Astronomy

The Interior of Mars has Finally been Revealed Thanks to Hundreds of Quakes

The Interior of Mars has Finally been Revealed Thanks to Hundreds of Quakes

NASA’s Insight has spent several years on Mars with (almost literally) ears cut off the ground. Its sophisticated seismometer has been used by Marscakes to record the first direct measurement of the interior of a planet other than Earth. The work has been reported in three different science papers (here, here, and here) focusing on the planet’s crust, covering, and origin, respectively. Data currently limit scientists from a complete understanding of the Red Planet, but this work provides significant impediments to what is going on beneath the dusty rusty soil.

These papers not only expand our understanding of what we think of as Mars today but also how it was used and even when it was created. “We can now, for the first time, limit the crystal thickness at an insight landing by measuring earthquakes, and – with previous information on gravity and topography – map the thickness of the crust across all of Mars. This is something that researchers have been waiting for decades,” said Dr. Brigitte Napmeier-Andarun, a leading author from the University of Cologne, to IFLScience.

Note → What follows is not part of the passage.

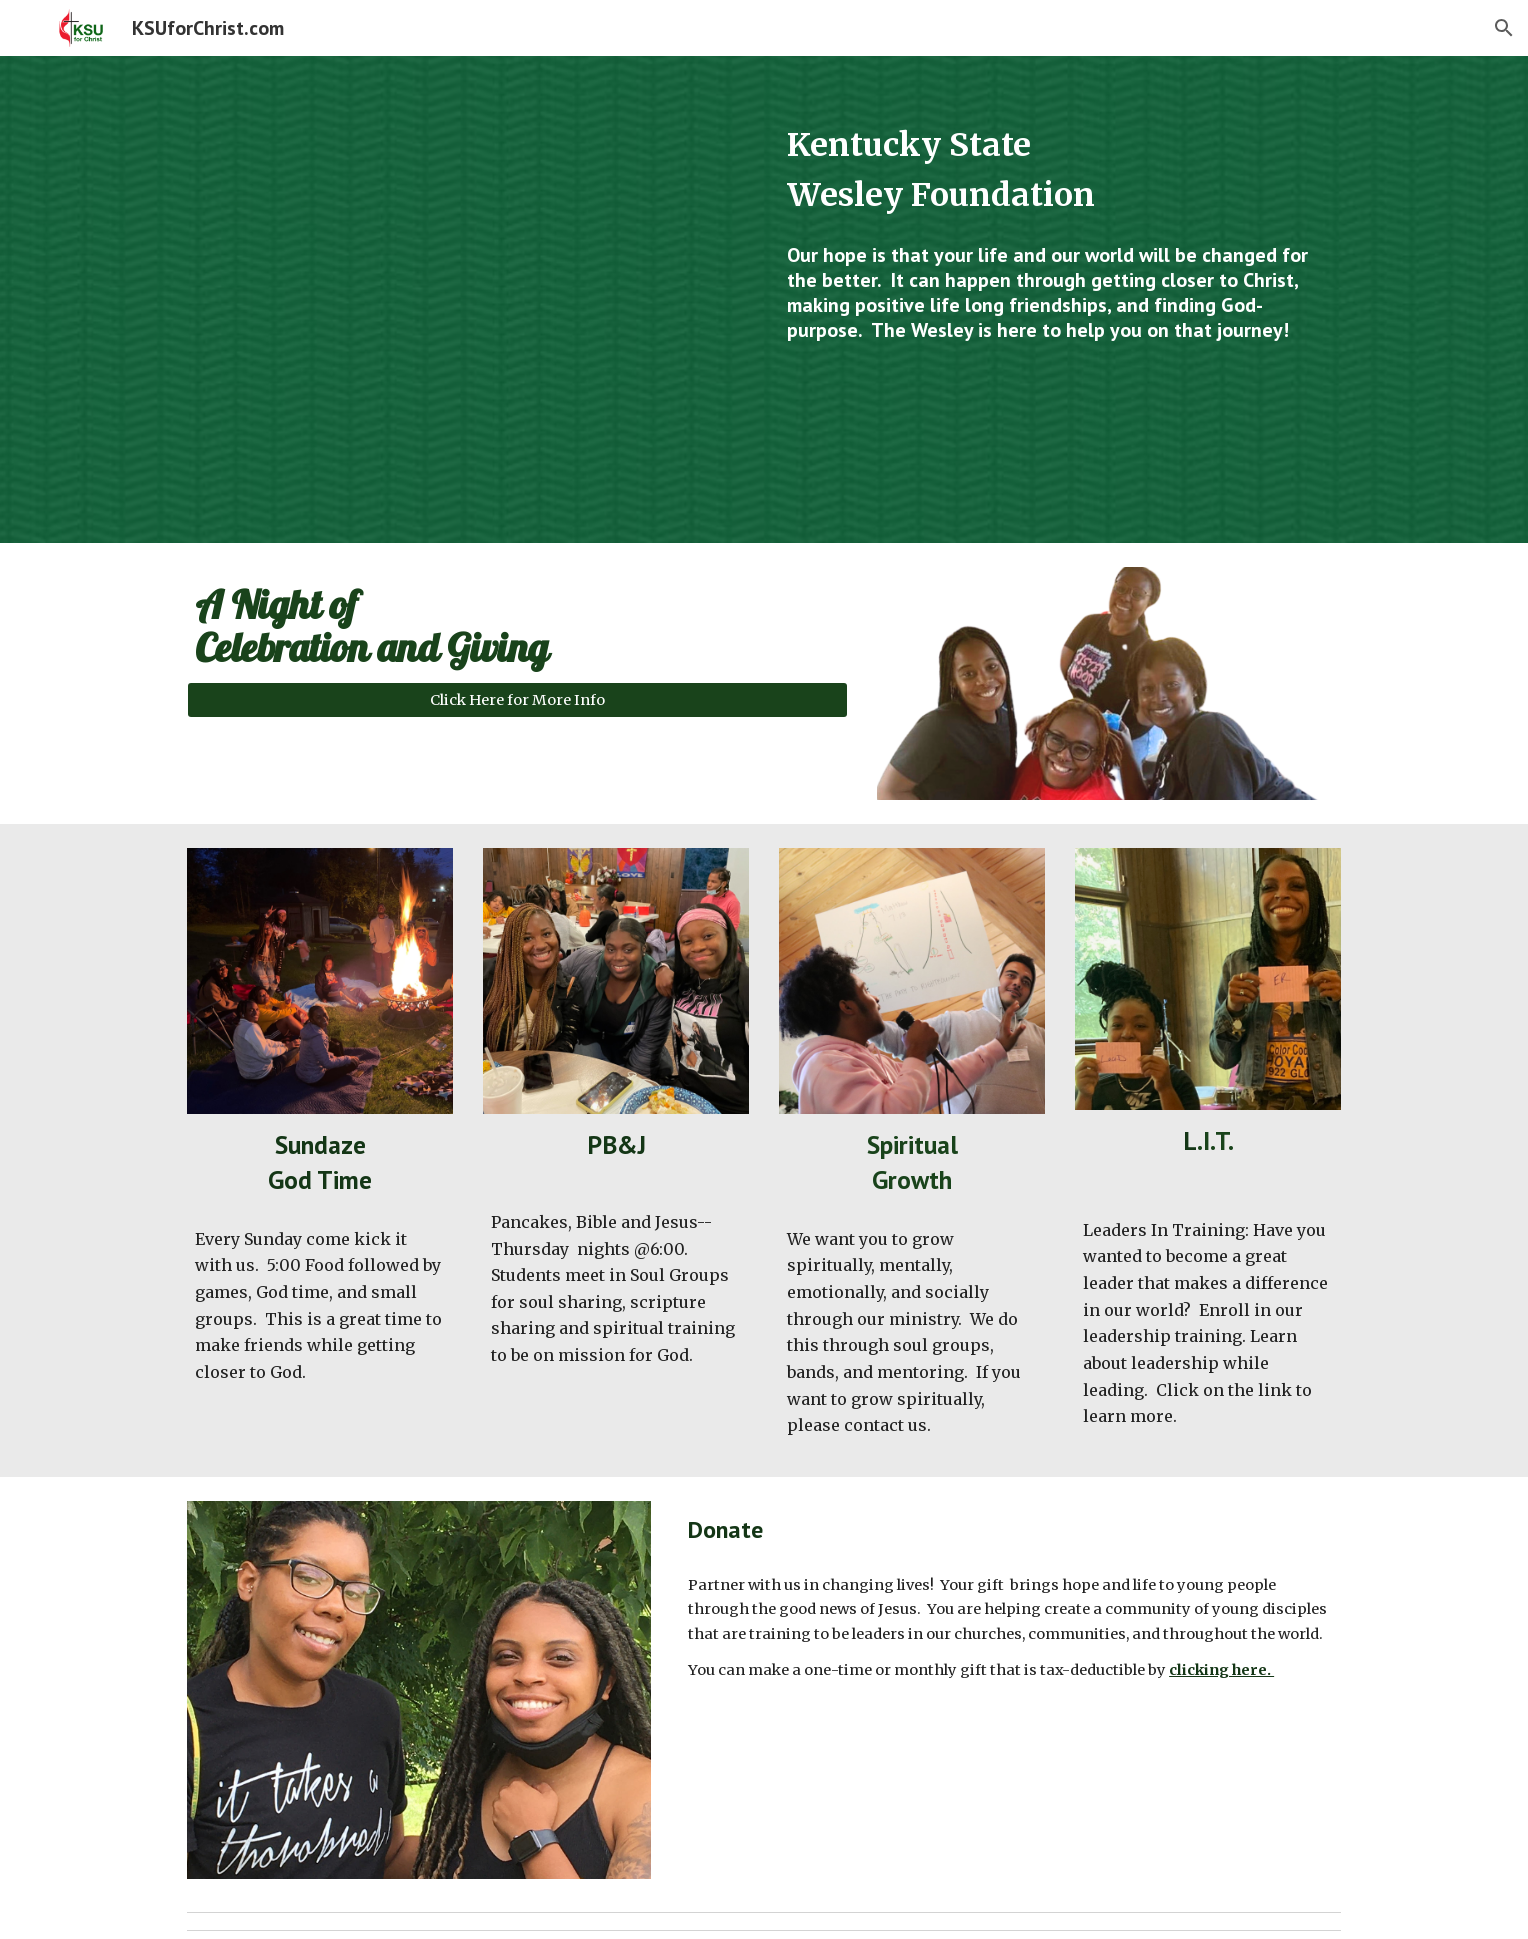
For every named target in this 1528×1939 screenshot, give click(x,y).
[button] (1504, 28)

China's Tianwen-1 Mars Probe Land and Operate a Rover on the Red Planet
The Interior of Mars has Finally been Revealed Thanks to Hundreds of Quakes

The team highlights how the current data support the two models. Either the crust is thin and made up of two layers – a porous top layer that can be chemically altered and a deeper layer of the original composition – or it could be a three-layer relationship. In the first scene, the crust beneath the Insight will be about thinner than expected, about 20 kilometers (12 miles), and in the next, it will be almost twice as long. Globally, the crust is expected to average an average of 24 to 72 kilometers (15 to 45 miles) and maybe rich in radioactive material that further warms the region by consuming the interior of the planet.

This group reported a very dense lithosphere – the upper layer of the planet – about 500 kilometers (310 miles), twice as large as our planet. A possible explanation for why Mars (and perhaps a little Venus) may not have plate tectonics as opposed to Earth.